Die „Kirche Jesu Christi der Heiligen der Letzten Tage“ kennt zwei ausschließlich Männern vorbehaltene Priestertümer, das einfache „aaronische“ und das höhere „melchizedekische Priestertum“. In den Gemeindehäusern finden die sonntäglichen Gottesdienste statt. Diese stehen allen Interessierten offen. Daneben bilden die Tempel besondere mormonische Heiligtümer. Zwei davon gibt es in Deutschland, in Freiberg (Sachsen) und Friedrichsdorf (Hessen).
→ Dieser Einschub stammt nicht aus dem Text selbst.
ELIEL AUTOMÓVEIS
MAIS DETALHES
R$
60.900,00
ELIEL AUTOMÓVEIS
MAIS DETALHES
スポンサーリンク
Dort erhalten nur Mitglieder Zutritt, die einen „Tempelempfehlungsschein“ ihres Bischofs vorweisen können. Die Rituale werden geheim gehalten, außerhalb des Tempels darf darüber nicht gesprochen werden.

Zu den Tempelritualen gehören etwa das „Endowment“, das mit dem Tragen der Tempelkleidung, der „Garments“, verbunden ist, und die „Siegelung“, eine Eheschließung, die über den Tod hinaus fortbesteht. Im Tempel können Mitglieder stellvertretend sakrale Handlungen für bestimmte Verstorbene an sich vollziehen lassen, so die Taufe. Auf diese Weise sollen Menschen gerettet werden, die zu ihren Lebzeiten keine Möglichkeit hatten, mit der „einzig wahren und lebendigen Kirche auf der ganzen Erde“ in Kontakt zu kommen.
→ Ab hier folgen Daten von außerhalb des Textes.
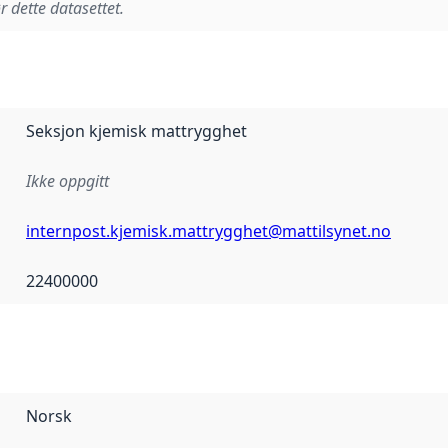
r dette datasettet.
Seksjon kjemisk mattrygghet
Ikke oppgitt
internpost.kjemisk.mattrygghet@mattilsynet.no
22400000
Norsk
Diese und weitere Rituale gehören zum sogenannten Tempeldienst und dürfen nur dort vollzogen werden. In den geheimen Tempelritualen finden sich Anklänge an den altjüdischen Tempelkult, esoterische sowie magische und freimaurerische Elemente. Durch häufige Teilnahme an diesen Ritualen erfüllen Gläubige das „Werk“, um zur „himmlischen Herrlichkeit“ aufzusteigen.
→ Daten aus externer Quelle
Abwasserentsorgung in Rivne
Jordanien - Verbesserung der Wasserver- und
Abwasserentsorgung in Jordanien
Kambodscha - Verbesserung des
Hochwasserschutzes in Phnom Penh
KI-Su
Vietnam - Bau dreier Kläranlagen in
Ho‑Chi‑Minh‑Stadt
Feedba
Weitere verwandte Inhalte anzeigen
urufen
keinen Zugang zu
Auch wenn zwischen den christlichen Kirchen und der „Kirche Jesu Christi der Heiligen der Letzten Tage“ aus Sicht der ökumenisch verbundenen christlichen Kirchen keine ökumenischen Beziehungen möglich sind, gibt es vielerorts gute Kontakte und ein gutes interreligiöses Miteinander, in das sich viele Gemeinden konstruktiv einbringen. Auch zivilgesellschaftliches Engagement ist ihnen wichtig.